Sammlung der Entscheidungen des Schweizerischen Bundesgerichts
Collection des arrêts du Tribunal fédéral suisse
Raccolta delle decisioni del Tribunale federale svizzero

BGE 127 III 186



127 III 186

33. Extrait de l'arrêt de la IIe Cour civile du 9 février 2001 dans la
cause X. Ltd contre Y. SA et Cour des poursuites et faillites du Tribunal
cantonal du canton de Vaud (recours de droit public) Regeste

    Art. 25 ff., 28 Abs. 2, 47 Abs. 1 und 54b des Übereinkommens von
Lugano vom 16. September 1988 über die gerichtliche Zuständigkeit und
Vollstreckung gerichtlicher Entscheidungen in Zivil- und Handelssachen.

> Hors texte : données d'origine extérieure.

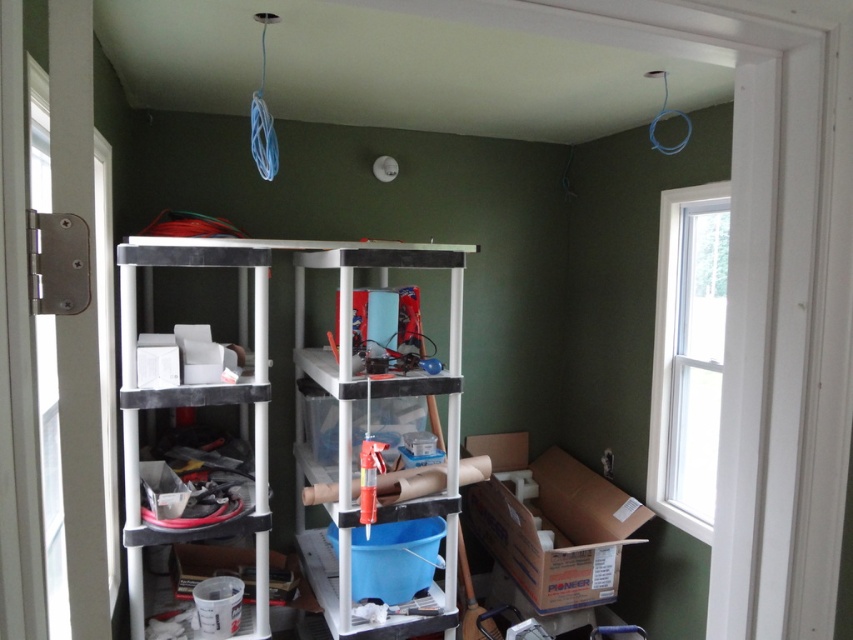 You have a large box that is 1.2 meters wide and need to place it on one of the shelves. The white plastic shelf at center and the matte black shelving unit at left are both available. Which shelf can accommodate the box without it overhanging?

The white plastic shelf at center can accommodate the large box since its width surpasses that of the matte black shelving unit at left, making it wider and thus able to hold the 1.2 meter wide box without overhang.

You are standing in the room and want to place a new item on the cardboard box at lower right. According to the image, where exactly should you place it?

The cardboard box at lower right is located at the 2D coordinates point (550, 522), so you should place the new item there.

You are organizing items in a cluttered room. You have a cardboard box at lower right and a white plastic shelf at center. Which object can hold more items based on their sizes?

The white plastic shelf at center can hold more items because it is larger in size than the cardboard box at lower right. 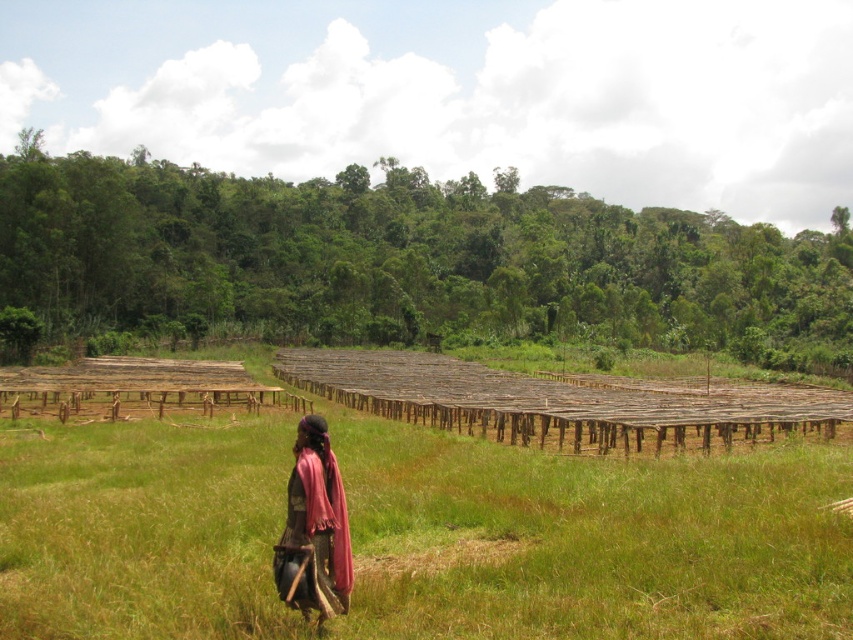 You are a photographer trying to capture the brown wooden racks at center and the dark brown fabric at center in the same frame. Based on their positions, which object should you adjust your camera to focus on first to ensure both are in the shot?

The brown wooden racks at center is positioned on the left side of dark brown fabric at center, so you should focus on the brown wooden racks at center first to ensure both are in the frame.

You are a hiker who wants to cross from the left side of the field to the right side. There are brown wooden racks at center and dark brown fabric at center in the way. Can you walk between them without needing to detour around them?

The brown wooden racks at center and dark brown fabric at center are 9.24 meters apart, so yes, you can walk between them without needing to detour around them since the distance is sufficient for passage.

You are standing at the origin point of the image coordinate system. The brown wooden racks at center are located at point 0.842, 0.693. If you want to walk towards them, in which direction should you move?

You should move towards the point (590, 538) to reach the brown wooden racks at center. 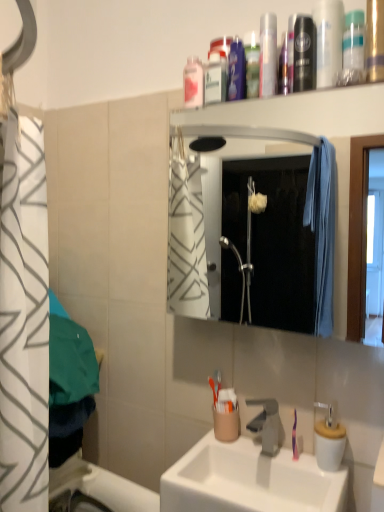 Identify the location of vacant area to the right of satin nickel faucet at sink center. (302, 464). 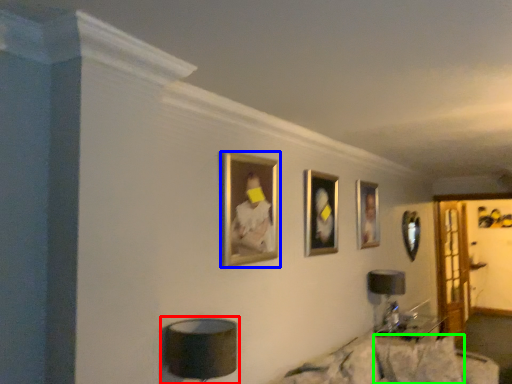 Question: Which object is positioned closest to table lamp (highlighted by a red box)? Select from picture frame (highlighted by a blue box) and pillow (highlighted by a green box).

Choices:
 (A) picture frame
 (B) pillow

Answer: (A) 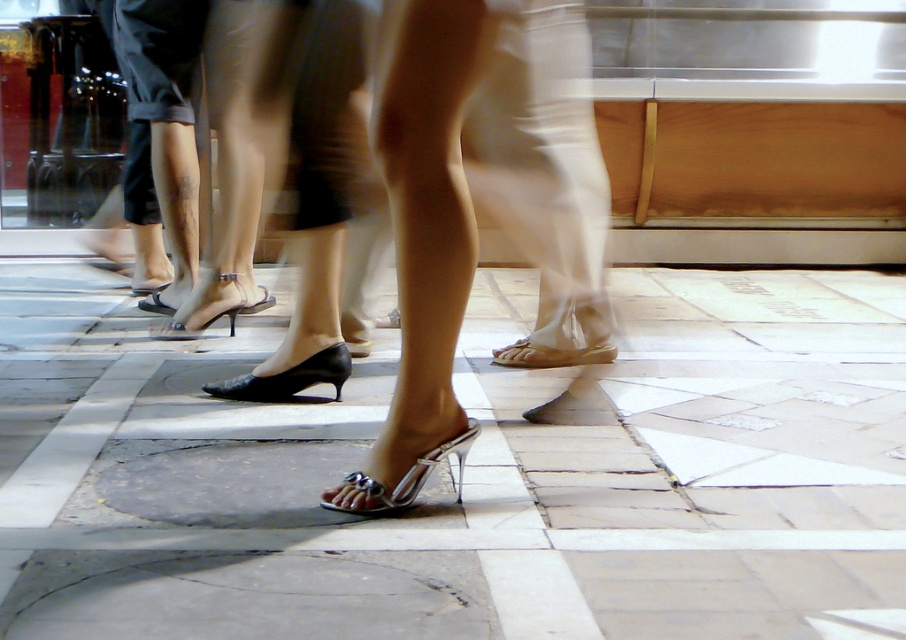 Can you confirm if black leather shoe at center is taller than beige fabric sandal at center?

Yes, black leather shoe at center is taller than beige fabric sandal at center.

Does point (249, 396) come farther from viewer compared to point (605, 362)?

That is False.

Where is `black leather shoe at center`? This screenshot has width=906, height=640. black leather shoe at center is located at coordinates (288, 378).

What do you see at coordinates (400, 481) in the screenshot?
I see `silver metallic sandal at center` at bounding box center [400, 481].

Can you confirm if silver metallic sandal at center is positioned below black leather sandal at center?

Yes, silver metallic sandal at center is below black leather sandal at center.

Where is `silver metallic sandal at center`? The image size is (906, 640). silver metallic sandal at center is located at coordinates (400, 481).

Where is `silver metallic sandal at center`? silver metallic sandal at center is located at coordinates (400, 481).

Is white stone pavement at center wider than black leather shoe at center?

Correct, the width of white stone pavement at center exceeds that of black leather shoe at center.

Who is more forward, (576, 477) or (341, 356)?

    Wenn ein staatliches Gericht trotz Bestehens eines die Parteien
bindenden Schiedsvertrags in der Sache entschieden hat, muss seine
Entscheidung gemäss den Art. 25 ff. LugÜ anerkannt und vollstreckt werden
(E. 2).

    Tragweite des in Art. 54b Abs. 3 vorgesehenen Versagungsgrundes in
Verbindung mit Art. 28 Abs. 2 LugÜ (E. 3).

    Nachweis der Vollstreckbarkeit des Urteils (E. 4a).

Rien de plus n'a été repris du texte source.